INSTRUCTIONS TO FOLLOW: Only lines containing the string "Datenschutz" belong in the answer; copy all of them from the entries.

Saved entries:
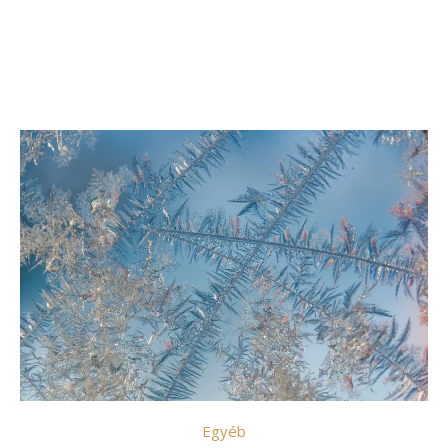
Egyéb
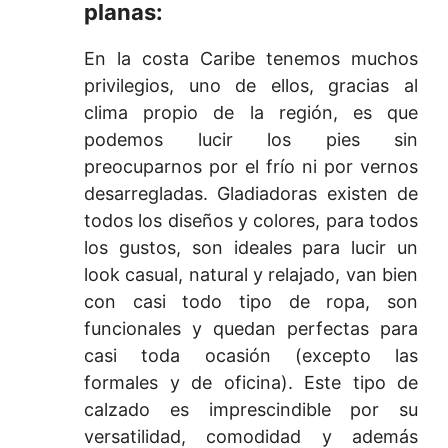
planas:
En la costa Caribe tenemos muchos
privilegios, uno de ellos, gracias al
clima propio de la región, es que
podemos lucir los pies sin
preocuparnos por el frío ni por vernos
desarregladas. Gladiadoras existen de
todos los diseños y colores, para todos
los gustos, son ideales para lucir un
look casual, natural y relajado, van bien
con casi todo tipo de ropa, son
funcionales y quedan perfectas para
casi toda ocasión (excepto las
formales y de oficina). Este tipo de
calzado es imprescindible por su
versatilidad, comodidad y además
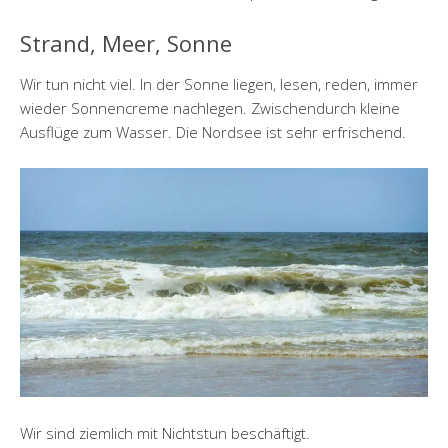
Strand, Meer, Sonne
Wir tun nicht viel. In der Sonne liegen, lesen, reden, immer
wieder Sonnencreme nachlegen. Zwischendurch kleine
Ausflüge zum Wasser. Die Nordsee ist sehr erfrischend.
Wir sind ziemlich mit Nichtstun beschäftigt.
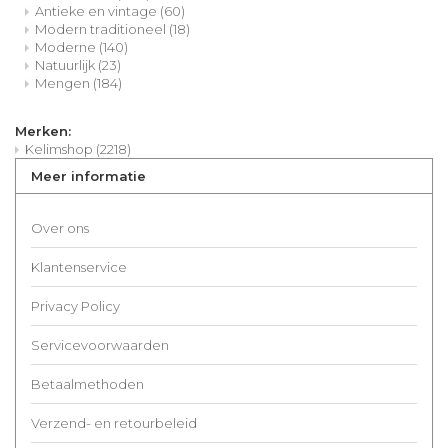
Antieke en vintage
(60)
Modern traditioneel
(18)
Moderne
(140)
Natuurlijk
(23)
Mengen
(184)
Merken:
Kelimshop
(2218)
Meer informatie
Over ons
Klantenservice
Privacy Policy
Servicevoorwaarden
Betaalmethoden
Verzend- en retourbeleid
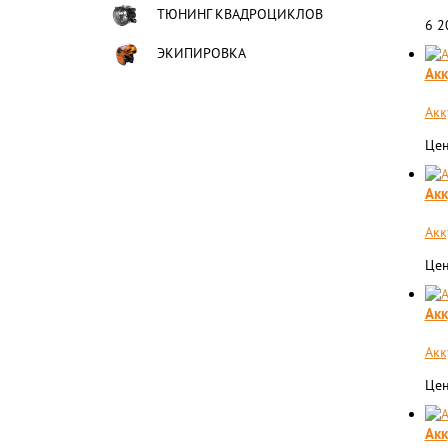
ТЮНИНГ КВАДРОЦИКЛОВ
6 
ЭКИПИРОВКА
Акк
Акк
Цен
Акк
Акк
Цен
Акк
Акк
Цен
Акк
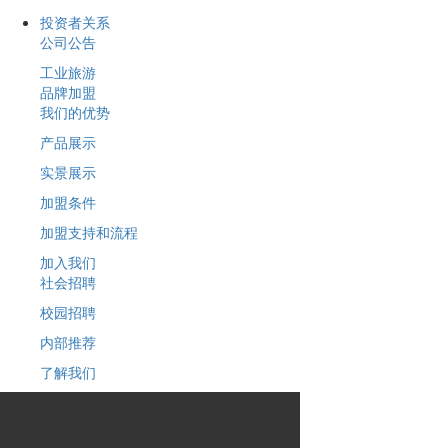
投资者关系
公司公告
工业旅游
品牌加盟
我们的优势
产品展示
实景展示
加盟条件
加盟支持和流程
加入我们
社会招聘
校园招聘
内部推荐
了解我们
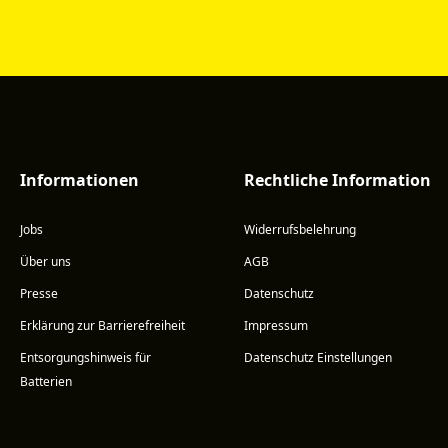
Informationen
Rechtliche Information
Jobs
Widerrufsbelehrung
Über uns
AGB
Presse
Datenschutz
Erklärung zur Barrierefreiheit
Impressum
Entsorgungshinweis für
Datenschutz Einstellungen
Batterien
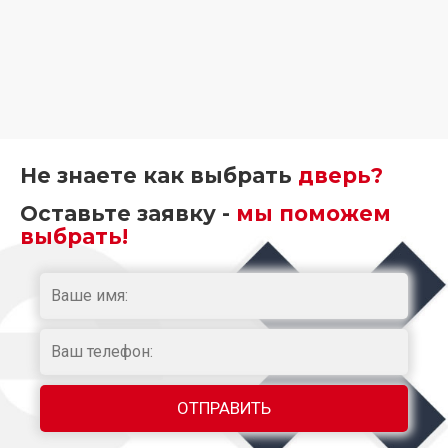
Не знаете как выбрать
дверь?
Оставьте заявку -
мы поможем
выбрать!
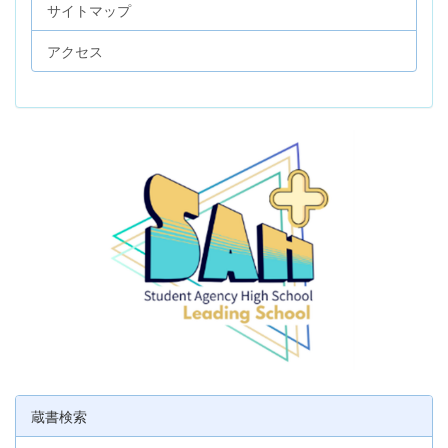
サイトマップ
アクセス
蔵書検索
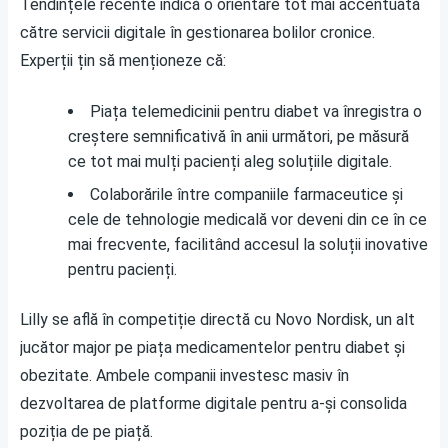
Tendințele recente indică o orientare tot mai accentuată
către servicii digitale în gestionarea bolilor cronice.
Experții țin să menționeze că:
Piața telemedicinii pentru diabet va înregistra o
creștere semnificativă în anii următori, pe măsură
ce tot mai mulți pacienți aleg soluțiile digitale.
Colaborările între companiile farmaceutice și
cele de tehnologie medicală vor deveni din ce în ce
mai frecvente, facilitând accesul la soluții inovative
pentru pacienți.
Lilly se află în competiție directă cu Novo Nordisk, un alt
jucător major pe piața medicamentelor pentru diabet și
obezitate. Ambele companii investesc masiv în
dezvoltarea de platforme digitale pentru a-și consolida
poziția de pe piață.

RESPONSE AREA:
Datenschutz
Datenschutz Einstellungen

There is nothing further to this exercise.